There are times when there’s a need for running a group of tasks automatically at certain times in the future. These tasks are usually administrative, but could be anything - from making database backups to downloading emails when everyone is asleep.
Cron is a time-based job scheduler in Unix-like operating systems, which triggers certain tasks at a point in the future. The name originates from the Greek word χρόνος (chronos), which means time.
The most commonly used version of Cron is known as Vixie Cron, originally developed by Paul Vixie in 1987.
This piece is an in-depth walkthrough of this program, and a reboot of this ancient, but still surprisingly relevant post.
Job: a unit of work, a series of steps to do something. For example, sending an email to a group of users. In this chapter, we’ll use task, job, cron job or event interchangeably.
Daemon: (/ˈdiːmən/ or /ˈdeɪmən/) is a computer program which runs in the background, serving different purposes. Daemons are often started at boot time. A web server is a daemon serving HTTP requests. Cron is a daemon for running scheduled tasks.
Cron Job: a cron job is a scheduled job, being run by Cron when it’s due.
Webcron: a time-based job scheduler which runs within the web server environment. It’s used as an alternative to the standard Cron, often on shared web hosts that do not provide shell access.
This tutorial assumes you’re running a Unix-based operating system like Ubuntu. If you aren’t, we recommend setting up Homestead Improved - it’s a 5 minute process which will save you years down the line.
If we take a look inside the /etc
directory, we can see directories like cron.hourly
, cron.daily
, cron.weekly
and cron.monthly
, each corresponding to a certain frequency of execution. One way to schedule our tasks is to place our scripts in the proper directory. For example, to run db_backup.php
on a daily basis, we put it inside cron.daily
. If the folder for a given frequency is missing, we would need to create it first.
run-parts
This approach uses the run-parts
script, a command which runs every executable it finds within the specified directory.
This is the simplest way to schedule a task. However, if we need more flexibility, we should use Crontab.
Cron uses special configuration files called crontab
files, which contain a list of jobs to be done. Crontab stands for Cron Table. Each line in the crontab file is called a cron job, which resembles a set of columns separated by a space character. Each row specifies when and how often a certain command or script should be executed.
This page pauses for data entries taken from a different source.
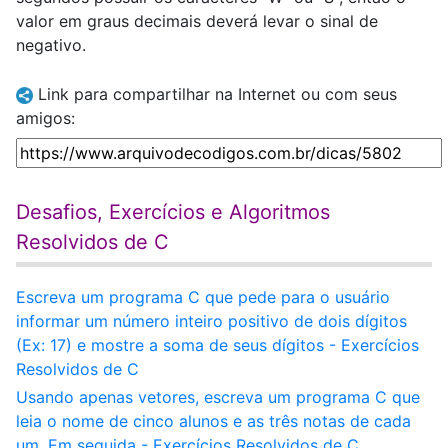
valor em graus decimais deverá levar o sinal de
negativo.
Link para compartilhar na Internet ou com seus
amigos:
Desafios, Exercícios e Algoritmos
Resolvidos de C
Escreva um programa C que pede para o usuário
informar um número inteiro positivo de dois dígitos
(Ex: 17) e mostre a soma de seus dígitos - Exercícios
Resolvidos de C
Usando apenas vetores, escreva um programa C que
leia o nome de cinco alunos e as três notas de cada
um. Em seguida - Exercícios Resolvidos de C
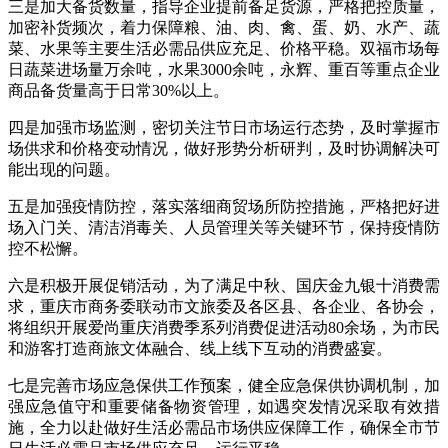
三是加大备货数量，指导企业提前备足货源，严格把控质量，
加密补货频次，着力保障粮、油、肉、禽、蛋、奶、水产、蔬
菜、水果等主要生活必需品供应充足、价格平稳。双福市场每
日蔬菜进场量万余吨，水果3000余吨，永辉、重百等重点企业
商品备货量高于日常30%以上。
四是加强市场监测，密切关注节日市场运行态势，及时掌握市
场供求和价格变动情况，做好形势分析研判，及时协调解决可
能出现的问题。
五是加强疫情防控，落实落细商贸场所防控措施，严格把好进
场入门关、清洁消毒关、人员管理关等关键环节，保持疫情防
控不松懈。
六是积极开展促销活动，为了满足中秋、国庆金九银十消费需
求，重庆市商务委联动市文旅委及各区县、各企业、各协会，
将组织开展爱尚重庆消费季系列消费促进活动80余场，为市民
和游客打造商旅文体融合、线上线下互动的消费盛宴。
七是完善市场应急保供工作预案，健全应急保供协调机制，加
强应急值守和重要储备物资管理，如遇突发情况采取有效措
施，全力以赴做好生活必需品市场供应保障工作，确保全市节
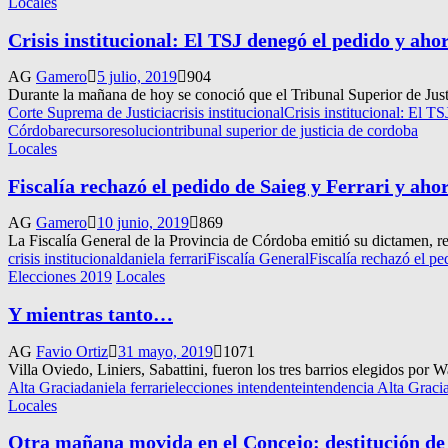
Locales
Crisis institucional: El TSJ denegó el pedido y ahor
AG
Gamero
5 julio, 2019
904
Durante la mañana de hoy se conoció que el Tribunal Superior de Justi
Corte Suprema de Justicia
crisis institucional
Crisis institucional: El T
Córdoba
recurso
resolucion
tribunal superior de justicia de cordoba
Locales
Fiscalía rechazó el pedido de Saieg y Ferrari y aho
AG
Gamero
10 junio, 2019
869
La Fiscalía General de la Provincia de Córdoba emitió su dictamen, re
crisis institucional
daniela ferrari
Fiscalía General
Fiscalía rechazó el pe
Elecciones 2019
Locales
Y mientras tanto…
AG
Favio Ortiz
31 mayo, 2019
1071
Villa Oviedo, Liniers, Sabattini, fueron los tres barrios elegidos por
Alta Gracia
daniela ferrari
elecciones intendente
intendencia Alta Graci
Locales
Otra mañana movida en el Concejo: destitución de 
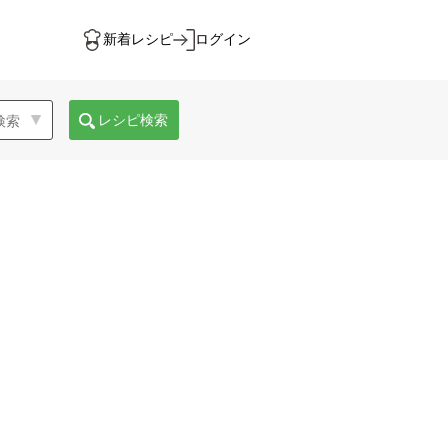
新着レシピ
ログイン
レシピ検索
In a crontab file, blank lines or lines starting with #
, spaces or tabs will be ignored. Lines starting with #
are considered comments.
Active lines in a crontab are either the declaration of an environment variable or a cron job, and comments are not allowed on the active lines.
Below is an example of a crontab file with just one entry:
0 0 * * * /var/www/sites/db_backup.sh
The first part 0 0 * * *
is the cron expression, which specifies the frequency of execution. The above cron job will run once a day.
Users can have their own crontab files named after their username as registered in the /etc/passwd
file. All user-level crontab files reside in Cron’s spool area. These files should not be edited directly. Instead, we should edit them using the crontab
command-line utility.
The spool directory varies across different distributions of Linux. On Ubuntu it’s /var/spool/cron/crontabs
while in CentOS it’s /var/spool/cron
.
To edit our own crontab file:
crontab -e
The above command will automatically open up the crontab file which belongs to our user. If a default system editor for the crontab hasn’t been selected before, a choice will be presented listing the installed ones. We can also explicitly choose or change our desired editor for editing the crontab file:
export VISUAL=nano; crontab -e
After we save the file and exit the editor, the crontab will be checked for accuracy. If everything is set properly, the file will be saved to the spool directory.
Each command in the crontab file is executed from the perspective of the user who owns the crontab, so if your command runs as root (sudo) you will not be able to define this crontab from your own user account unless you log in as root.
To list the installed cron jobs belonging to our own user:
crontab -l
We can also write our cron jobs in a file and send its contents to the crontab file like so:
crontab /path/to/the/file/containing/cronjobs.txt
The preceding command will overwrite the existing crontab file with /path/to/the/file/containing/cronjobs.txt
.
To remove the crontab, we use the -r
option:
crontab -r
The anatomy of a user-level crontab entry looks like the following:
# ┌───────────── min (0 - 59)
# │ ┌────────────── hour (0 - 23)
# │ │ ┌─────────────── day of month (1 - 31)
# │ │ │ ┌──────────────── month (1 - 12)
# │ │ │ │ ┌───────────────── day of week (0 - 6)
# │ │ │ │ │
# │ │ │ │ │
# * * * * * command to execute
The first two fields specify the time (minute and hour) at which the task will run. The next two fields specify the day of the month and the month. The fifth field specifies the day of the week.
The command will be executed when the minute, hour, month and either day of month or day of week match the current time.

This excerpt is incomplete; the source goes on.